Task to carry out
In the data below, locate each line with the word "solution" and list it.

Given information
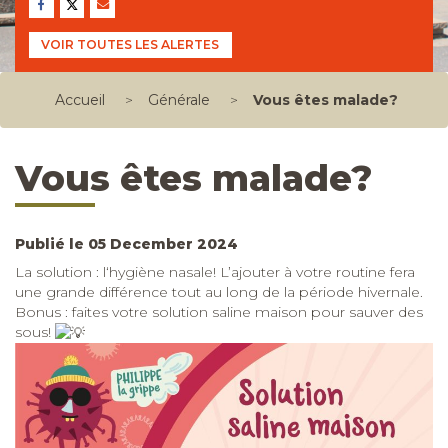
VOIR TOUTES LES ALERTES
Accueil
>
Générale
>
Vous êtes malade?
Vous êtes malade?
Publié le 05 December 2024
La solution : l‘hygiène nasale! L’ajouter à votre routine fera
une grande différence tout au long de la période hivernale.
Bonus : faites votre solution saline maison pour sauver des
sous!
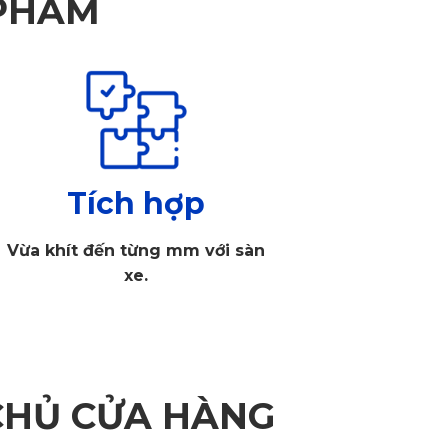
 PHẨM
Tích hợp
Vừa khít đến từng mm với sàn
xe.
CHỦ CỬA HÀNG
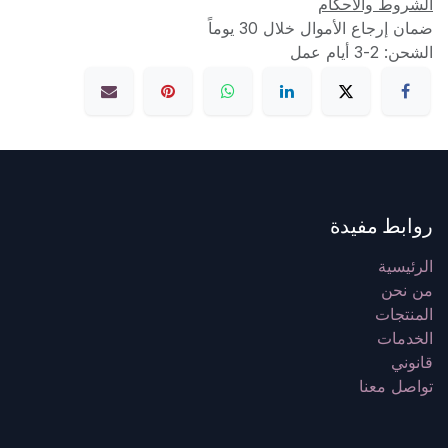
الشروط والأحكام
ضمان إرجاع الأموال خلال 30 يوماً
الشحن: 2-3 أيام عمل
روابط مفيدة
الرئيسية
من نحن
المنتجات
الخدمات
قانوني
تواصل معنا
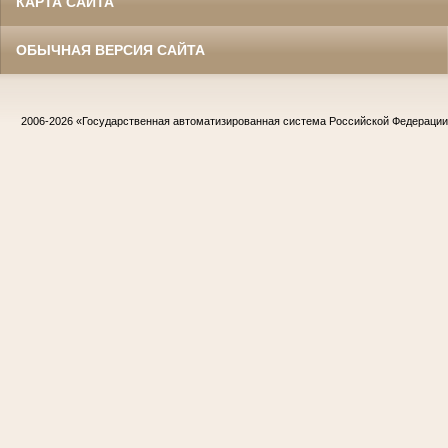
КАРТА САЙТА
ОБЫЧНАЯ ВЕРСИЯ САЙТА
2006-2026
«Государственная автоматизированная система Российской Федераци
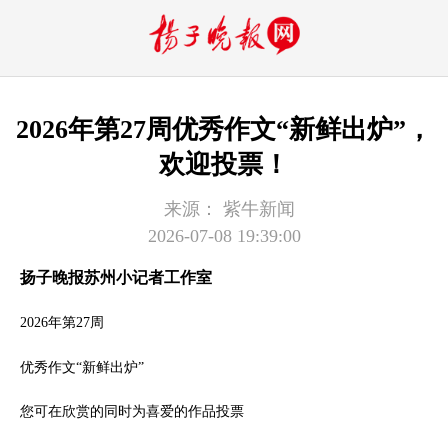
2026年第27周优秀作文“新鲜出炉”，
欢迎投票！
来源：
紫牛新闻
2026-07-08 19:39:00
扬子晚报苏州小记者工作室
2026年第27周
优秀作文“新鲜出炉”
您可在欣赏的同时为喜爱的作品投票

Answer for the task
La solution : l‘hygiène nasale! L’ajouter à votre routine fera
Bonus : faites votre solution saline maison pour sauver des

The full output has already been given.